It’s also pretty common for folks to write scripts using config management (juju, knife, or ClouderaManager-like APIs) to generate ssh config snippets from a running infrastructure. This can be quite useful, but is still a static picture of a cluster that changes. Depending on the lifetime or stability of the cluster, you’re often better off using a more dynamic approach like knife ssh. It’s a no-win tradeoff of sharing static SSH config snippets -vs- configuring chef environments for everyone who needs to access the cluster.

I’d love to hear other solutions folks have come up with to deal with this. I have no clue what puppet offers here, and I bet there are great examples of ansible’s ec2 plugin that’ll be a dead-simple way to interact with a dynamic host inventory. Perhaps that’s where I’ll head next… we’ll see. Totally depends on customer environments.

Proxies

One server, a bastion host, accepts SSH traffic from the outside world. Remaining target hosts in the cluster are configured internal access only.

Consider the following scenario using a ProxyCommand.

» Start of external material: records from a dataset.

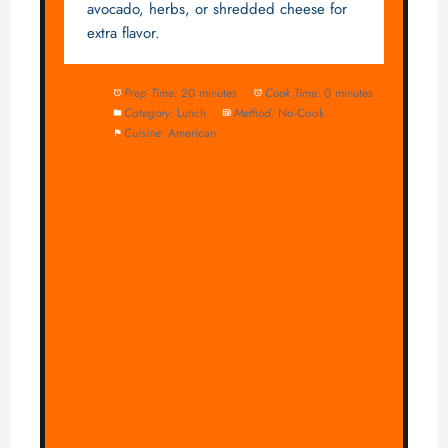
avocado, herbs, or shredded cheese for
extra flavor.
Prep Time:
20 minutes
Cook Time:
0 minutes
Category:
Lunch
Method:
No-Cook
Cuisine:
American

Take an externally accessible bastion and an internally accessible target. Set up your SSH config so you can ssh directly to the bastion host

     +--------------------+         +-------------------+
     |                    |         |                   |
     |                    |         |                   |
     |                    |         |                   |
     |                    |         |                   |
     |                    |         |                   |
     |    laptop          |         |      bastion      |
     |                    |  ssh    |                   |
     |                    +--------->                   +
     |                    |         |                   |
     |                    |         |                   |
     |                    |         |                   |
     |                    |         |                   |
     |                    |         |                   |
     |                    |         |                   |
     |                    |         |                   |
     +--------------------+         +-------------------+

with a command like

     `ssh bastion`

Then you can ssh from there to a target host

                                    +-------------------+          +-------------------+
                                    |                   |          |                   |
                                    |                   |          |                   |
                                    |                   |          |                   |
                                    |                   |          |                   |
                                    |                   |          |                   |
                                    |      bastion      |          |     target        |
                                    |                   |  ssh     |                   |
                                    |                   +---------->                   |
                                    |                   |          |                   |
                                    |                   |          |                   |
                                    |                   |          |                   |
                                    |                   |          |                   |
                                    |                   |          |                   |
                                    |                   |          |                   |
                                    |                   |          |                   |
                                    +-------------------+          +-------------------+


                                    `ssh target`

The key bit here is that we can compress this to one step for the user.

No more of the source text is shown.